Bezüglich Spannungsfeld Anwalt-Richter zitiert Dieter Völlmin aus dem Bericht zur Justizreform (2001): Die Ausübung von Richterämtern durch praktizierende Anwälte ist in Zusammenhang mit der richterlichen Unabhängigkeit nicht unproblematisch. Für unser Milizsystem mit relativ wenig Berufsrichtern, kombiniert mit nebenamtlichen Richtern, ist sie jedoch von hoher Bedeutung. Eine Arbeitsgruppe hat sich dieses Problems speziell angenommen und nach Lösungen gesucht, dies speziell auch vor dem Hintergrund eines am Europäischen Gerichtshof in Strassburg gegen die Schweiz hängigen Verfahrens, welches die Zulässigkeit unseres Systems tangieren könnte .

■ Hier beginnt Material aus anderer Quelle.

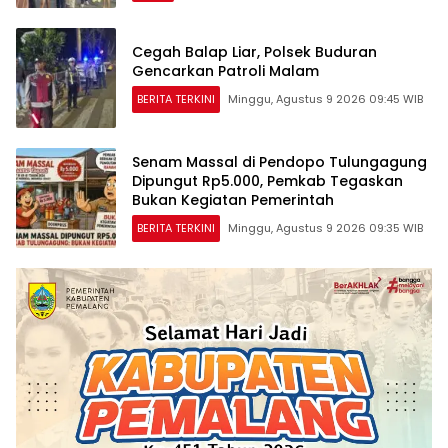
Cegah Balap Liar, Polsek Buduran
Gencarkan Patroli Malam
BERITA TERKINI
Minggu, Agustus 9 2026 09:45 WIB
Senam Massal di Pendopo Tulungagung
Dipungut Rp5.000, Pemkab Tegaskan
Bukan Kegiatan Pemerintah
BERITA TERKINI
Minggu, Agustus 9 2026 09:35 WIB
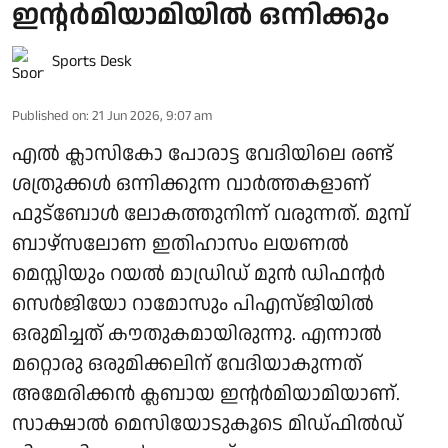
ഇന്റർമിയാമിയിൽ ഒന്നിക്കും
Sports Desk
Published on
:
21 Jun 2026, 9:07 am
എൽ ക്ലാസികോ പോരാട്ട വേദിയിലെ രണ്ട്
ശത്രുക്കൾ ഒന്നിക്കുന്ന വാർത്തകളാണ്
ഫുട്ബോൾ ലോകത്തുനിന്ന് വരുന്നത്. മുമ്പ്
ബാഴ്സലോണ ഇതിഹാസം ലയണൽ
മെസ്സിയും റയൽ മാഡ്രിഡ് മുൻ ഡിഫന്റർ
സെർജിയോ റാമോസും പിഎസ്ജിയിൽ
ഒരുമിച്ചത് കൗതുകമായിരുന്നു. എന്നാൽ
മറ്റൊരു ഒരുമിക്കലിന് വേദിയാകുന്നത്
അമേരിക്കൻ ക്ലബായ ഇന്റർമിയാമിയാണ്.
സാക്ഷാൽ‍ മെസിയോടുകൂടെ മിഡ്ഫിൽഡ്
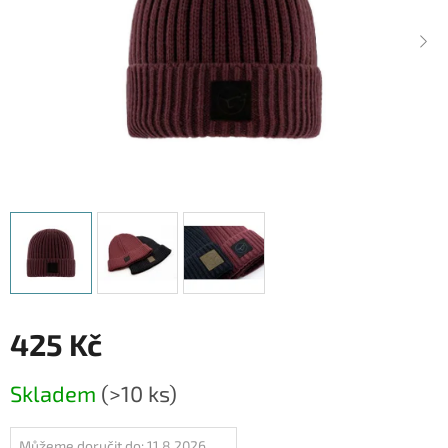
425 Kč
Měrná
Skladem
(>10 ks)
cena:
Můžeme doručit do:
11.8.2026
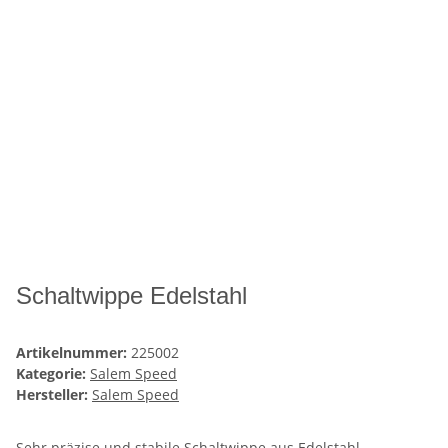
Schaltwippe Edelstahl
Artikelnummer:
225002
Kategorie:
Salem Speed
Hersteller:
Salem Speed
Sehr präzise und stabile Schaltwippe aus Edelstahl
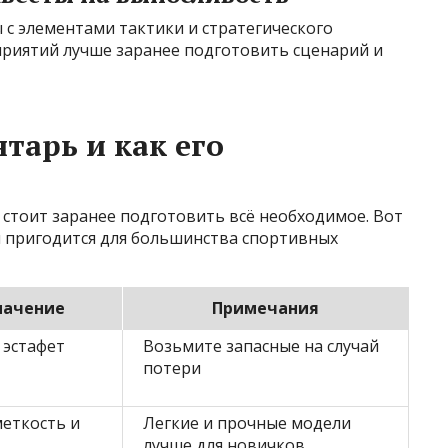
с элементами тактики и стратегического
приятий лучше заранее подготовить сценарий и
тарь и как его
стоит заранее подготовить всё необходимое. Вот
 пригодится для большинства спортивных
начение
Примечания
 эстафет
Возьмите запасные на случай
потери
меткость и
Легкие и прочные модели
лучше для новичков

In der Arbeitsgruppe sowie auch in der Kommission kam man letztlich zum Schluss, das System beizubehalten. Im Rahmen der Justizreform wurde also genau diese Frage durch eine Arbeitsgruppe untersucht. Was will man denn noch prüfen? fragt Dieter Völlmin. Es könne ja nicht sein, dass man so etwas alle zwei oder drei Jahre erneut untersucht. Wolle man dies nun am Einzelfall Ulrich aufhängen, so stünden diesem natürlich eine Menge positive Beispiele gegenüber, konstatiert er. Im Übrigen gebe es eine Fraktion, in welcher 100% der nebenamtlichen Richter Anwälte sind. In einer anderen seien 0% Anwälte. Im Klartext: 0% Anwälte stellt die SVP, während die Grünen mit 100% Anwälten aufwarten, was nicht heisse, dass dieser Richter schlechter sei. Dieter Völlmin gibt zu, dass seine "Statistik" die Situation etwas überspitzt darstellt; denn die Grünen haben lediglich einen Richter, welcher auch Anwalt ist. Allerdings gebe es auch bei den Fraktionen der SP sowie der FDP Anwälte in Richterfunktion. Stelle man diesen Grundsatzentscheid bereits jetzt wieder in Frage, so könne man sich inskünftig seriöse oder gründliche Kommissionsarbeit ersparen. Dieter Völlmin bittet das Ratskollegium, das Postulat abzulehnen, da die Fragen geprüft und klare Entscheide dazu gefällt wurden. Diese Kosten und diese "Übung" könne man sich wirklich sparen, meint er abschliessend.

Andreas Brunner gibt den einstimmigen Beschluss der Geschäftsleitung des Kantonsgerichts auf Entgegennahme des Postulats bekannt. Zum Votum seines Vorredners fügt er an: Richtig sei zwar, dass die Frage, ob hauptsächlich an den zweitinstanzlichen Gerichten das Nebenamt durch ein Teil- oder Vollamt ersetzt werden soll, im Rahmen der Justizreform diskutiert wurde. Es wurde dort aber kein abschliessender Entscheid gefasst, hingegen stellte man diese grundsätzliche Frage zurück, da sie im damaligen Zeitpunkt noch nicht beantwortet werden konnte.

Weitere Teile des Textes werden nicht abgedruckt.